How to help your people change

Performance dip - sMost of the charities I work with are having to change. Whether it’s their service models, their income profile or the kind of work they’re able to do. But the one thing that most frequently slows them down, is persuading their passionate but long-standing people, to embrace those changes: to learn new skills, to adapt to new ways of working and new ways of thinking, and to stop doing the things they did before.

It’s a challenge that, if unresolved, can cripple initiatives and hamstring organisations, and it exists not because your people don’t appreciate the need to change. It’s because they fear the dip.

The first time I had the dip explained to me, it was nothing to do with work. A friend of mine had started taking lessons with a golf coach to improve his game. Now, I’d given up playing golf about 10 years prior, having finally reconciled myself to the fact that I was never going to be the next Gary Player, but putting aside my painful memories for a moment, I asked how it was going. His reply surprised me: “It’s getting better now, but the first week or two my game went off a cliff.”

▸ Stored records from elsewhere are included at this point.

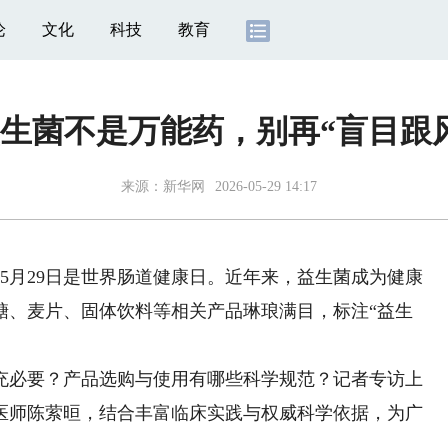
论
文化
科技
教育
生菌不是万能药，别再“盲目跟
来源：
新华网
2026-05-29 14:17
5月29日是世界肠道健康日。近年来，益生菌成为健康
糖、麦片、固体饮料等相关产品琳琅满目，标注“益生
必要？产品选购与使用有哪些科学规范？记者专访上
医师陈萦晅，结合丰富临床实践与权威科学依据，为广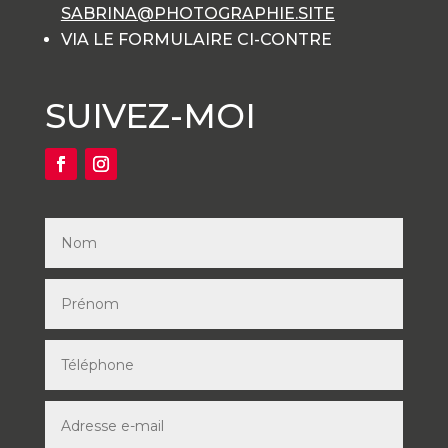
SABRINA@PHOTOGRAPHIE.SITE
VIA LE FORMULAIRE CI-CONTRE
SUIVEZ-MOI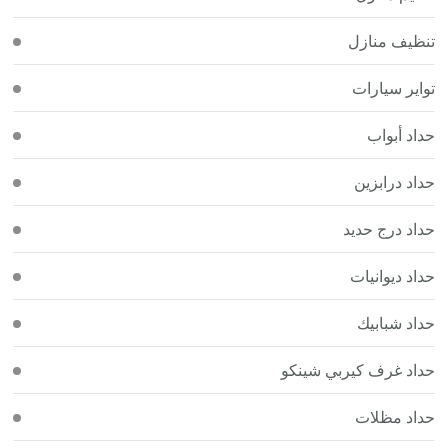
تنظيف منازل
تواير سيارات
حداد أبواب
حداد درابزين
حداد درج حديد
حداد ديوانيات
حداد شبابيك
حداد غرف كيربي شينكو
حداد مظلات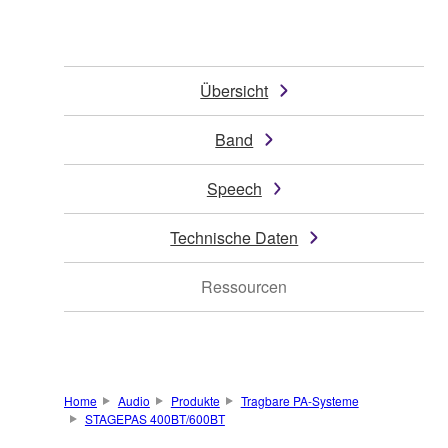
Übersicht
Band
Speech
Technische Daten
Ressourcen
Home
Audio
Produkte
Tragbare PA-Systeme
STAGEPAS 400BT/600BT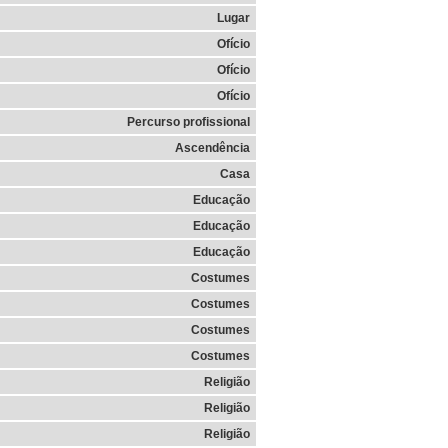
Lugar
Ofício
Ofício
Ofício
Percurso profissional
Ascendência
Casa
Educação
Educação
Educação
Costumes
Costumes
Costumes
Costumes
Religião
Religião
Religião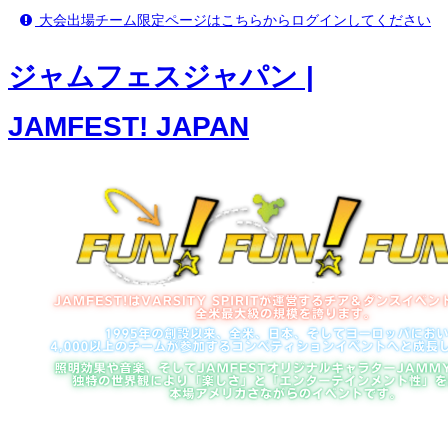
大会出場チーム限定ページはこちらからログインしてください
ジャムフェスジャパン |
JAMFEST! JAPAN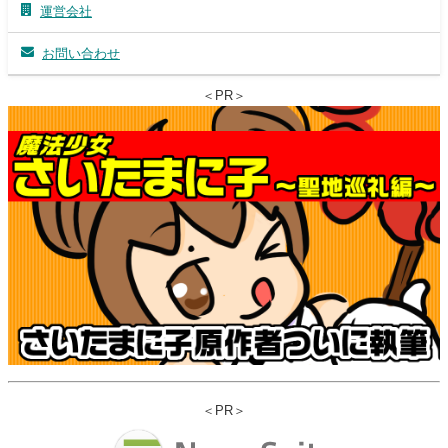
運営会社
お問い合わせ
＜PR＞
＜PR＞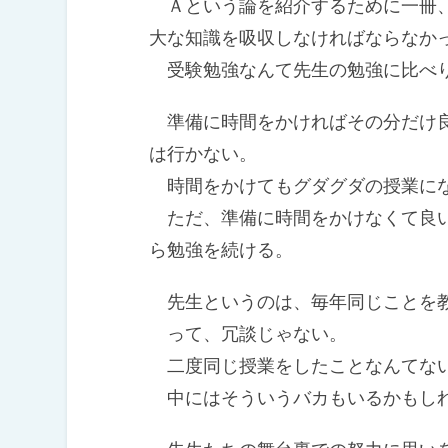
Ａという論を紹介するために一冊、
大な知識を吸収しなければならなか
受験勉強なんて先生の勉強に比べり
準備に時間をかければその分だけ良
は行かない。
時間をかけてもグダグダの授業にな
ただ、準備に時間をかけなくて良い
ら勉強を続ける。
先生というのは、毎年同じことを教
って、冗談じゃない。
二度同じ授業をしたことなんてな
中にはそういうバカもいるかもしれ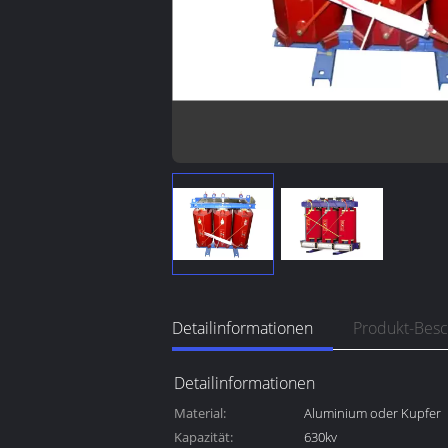
Detailinformationen
Produkt-Bes
Detailinformationen
Material:
Aluminium oder Kupfer
Kapazität:
630kv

Apparently, the area he’d most needed to work on was his grip. The coach got him to change it and, to start off with, it made things worse. But, the coach persuaded him to stick with it, and after a couple of weeks of practice, his game had just about got back to where it was before, only now it had the potential to get much better. “I had to go through the dip to get to the other side,” he explained. “That’s why you get a coach. If I’d been on my own, I’d have given up and gone back to my old grip, and I’d never have improved.”

We’re comfortable doing things that we know how to do. We feel more purposeful and successful when doing things we can do really well. And we build our self-image, to a surprising extent, upon our confidence in that expertise. So, it’s not surprising people feel anxious when they’re asked to stop doing those things, and to start doing something different.

We fear, and indeed we often find, that we’re not as good at it as we want to be, and if we can’t do it well, it will undermine our standing, our reputation, and our self-esteem. So, we back out of the dip with a plethora of aversion behaviours – I don’t have the time right now; we need to clear a backlog first; the new way doesn’t work; we found a problem, so we had to revert; etc. etc. etc.

Your people aren’t avoiding the change because they’re recalcitrant and obstructive, or because they’re dinosaurs who can’t learn new tricks. They’re doing it from a rational fear – they don’t want to screw up. And that same fear quite often stops them asking for help as well – fear of exposure, of being seen as unable to do it on their own. What they need, like my golfing friend, is someone to lean on, to help them understand the dip is only temporary, to applaud their progress and to inspire them with the confidence to stick with it. Otherwise, like him, they’ll back away.

Your charity will need to adapt more quickly and more often in the future, than it ever did in the past. And one of the core capabilities you’ll need to develop, is the ability and capacity to coach and support your people through the inevitable cycles of personal change they will face. So, if you want to see change embraced in your organisation, first ask yourself this: how exactly will you coach your people through the dip?